Wednesday, August 13, 2008

Out for the count


CoUNTess is here and has been doing some overdue statistical research confirming what many have been discussing, too quietly, the systematic gender inequality in the art world. The art world is global but we thought we would start local, even regional in the quest to examine the truth behind the serious representational gender inequality at every level of the art training production marketing consuming system.

CoUNTess awaits with anticipation Art Express 2009 but in the meantime was wondering which artists high school students are being exposed to in the class room.

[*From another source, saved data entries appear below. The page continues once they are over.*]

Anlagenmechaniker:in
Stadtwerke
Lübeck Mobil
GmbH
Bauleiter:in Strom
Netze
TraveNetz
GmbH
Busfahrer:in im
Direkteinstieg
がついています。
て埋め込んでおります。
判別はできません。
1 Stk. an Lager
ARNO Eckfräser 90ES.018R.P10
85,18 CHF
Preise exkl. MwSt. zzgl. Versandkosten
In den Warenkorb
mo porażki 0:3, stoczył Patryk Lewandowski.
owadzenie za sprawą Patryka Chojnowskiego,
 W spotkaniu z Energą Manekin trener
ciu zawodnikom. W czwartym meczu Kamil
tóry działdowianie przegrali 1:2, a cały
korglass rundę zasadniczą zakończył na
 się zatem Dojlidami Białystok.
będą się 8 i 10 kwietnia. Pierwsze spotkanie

We discovered an initiative by the Kaldor Art Projects who have produced in partnership with the Curriculum Directorate of the NSW Department of Education & Training a DVD resource for high school students called MOVE Video Art in Schools. The aim of the resource is to aquaint and inspire students with the new art form of VIDEO.

Excuse me ... Can someone at either of these organisations explain to CoUNTess why all the "commissioned" artists in this high school resource are men? CoUNTess would always encourage such resources to champion gender equality, considering that no less than half of visual art students in high school are women.

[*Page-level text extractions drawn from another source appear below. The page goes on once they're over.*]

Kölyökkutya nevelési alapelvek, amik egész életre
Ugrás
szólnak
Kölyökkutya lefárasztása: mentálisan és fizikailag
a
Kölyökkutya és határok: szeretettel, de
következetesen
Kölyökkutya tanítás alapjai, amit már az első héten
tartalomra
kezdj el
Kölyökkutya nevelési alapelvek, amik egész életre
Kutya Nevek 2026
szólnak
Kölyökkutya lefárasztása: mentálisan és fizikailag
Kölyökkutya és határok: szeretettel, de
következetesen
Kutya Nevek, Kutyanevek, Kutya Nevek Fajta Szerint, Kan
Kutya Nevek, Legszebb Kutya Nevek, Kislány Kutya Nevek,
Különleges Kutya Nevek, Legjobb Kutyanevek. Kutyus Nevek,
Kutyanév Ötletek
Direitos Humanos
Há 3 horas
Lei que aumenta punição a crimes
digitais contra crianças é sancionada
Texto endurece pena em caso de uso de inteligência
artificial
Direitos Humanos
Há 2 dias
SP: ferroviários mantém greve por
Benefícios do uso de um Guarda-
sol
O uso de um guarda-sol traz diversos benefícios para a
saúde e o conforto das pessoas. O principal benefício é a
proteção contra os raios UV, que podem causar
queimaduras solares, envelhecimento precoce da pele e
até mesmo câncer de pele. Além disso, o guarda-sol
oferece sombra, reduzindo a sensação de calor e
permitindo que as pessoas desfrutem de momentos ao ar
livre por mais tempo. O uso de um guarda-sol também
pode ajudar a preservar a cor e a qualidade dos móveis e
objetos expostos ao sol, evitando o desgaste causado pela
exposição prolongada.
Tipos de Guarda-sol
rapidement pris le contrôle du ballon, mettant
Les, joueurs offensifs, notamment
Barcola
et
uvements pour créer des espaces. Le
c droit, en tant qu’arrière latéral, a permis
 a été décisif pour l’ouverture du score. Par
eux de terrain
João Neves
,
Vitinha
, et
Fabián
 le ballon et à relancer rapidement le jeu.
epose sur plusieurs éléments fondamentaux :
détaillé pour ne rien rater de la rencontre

CoUNTess would be happy to enter in on this exclusive partnership to create future resourses for higher education, the first could be titled MOVE OVER you don't have to be male to make video art. CoUNTess also has a vast network of fabulous video artists who are women as we understand the organizers of these kind of resources might have trouble finding many women artists to choose from in Australia's commercial galleries and public spaces. But you will find the nations artschools overflowing with women, as the majority of students and the minority of teaching/research staff, but those numbers will be crunched in future posts in the search for the location of the glass ceiling.

CoUNTess couldn't help but notice that the commissioned artists in the Kaldor resource are all represented by commercial galleries: Anna Schwartz (23men/15 women), Rosyln Oxley9 (17 men/22 women), Barry Keldoulis (13 men/7 women), Grant Pirrie (10 men/5 women). Now CoUNTess is still pouring over the commercial gallery statistics and very much looking forward to asking the questions as to why are men proportionally over represented in commerical art galleries, competitions and awards and very importantly why should mens art be worth more than women's?